Stored items:
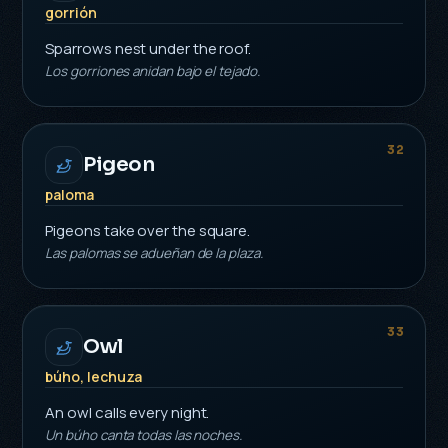
gorrión
Sparrows nest under the roof.
Los gorriones anidan bajo el tejado.
32
Pigeon
paloma
Pigeons take over the square.
Las palomas se adueñan de la plaza.
33
Owl
búho, lechuza
An owl calls every night.
Un búho canta todas las noches.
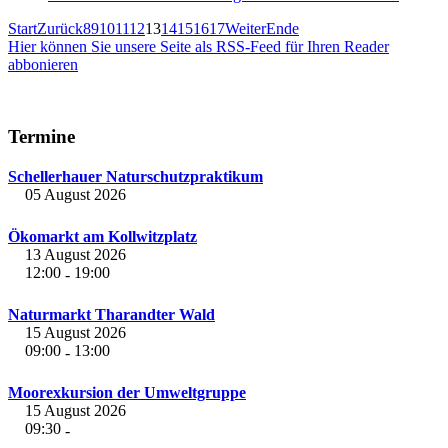
Start
Zurück
8
9
10
11
12
13
14
15
16
17
Weiter
Ende
Hier können Sie unsere Seite als RSS-Feed für Ihren Reader
abbonieren
Termine
Schellerhauer Naturschutzpraktikum
05 August 2026
Ökomarkt am Kollwitzplatz
13 August 2026
12:00
19:00
-
Naturmarkt Tharandter Wald
15 August 2026
09:00
13:00
-
Moorexkursion der Umweltgruppe
15 August 2026
09:30
-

### YOUR OBJECTIVE
Lines from the one that contains "Ökomarkt am Kollwitzplatz" through the final line of the entries must be duplicated exactly, and no other lines.

### ANSWER TO THE EXERCISE
Ökomarkt am Kollwitzplatz
13 August 2026
12:00
19:00
-
Naturmarkt Tharandter Wald
15 August 2026
09:00
13:00
-
Moorexkursion der Umweltgruppe
15 August 2026
09:30
-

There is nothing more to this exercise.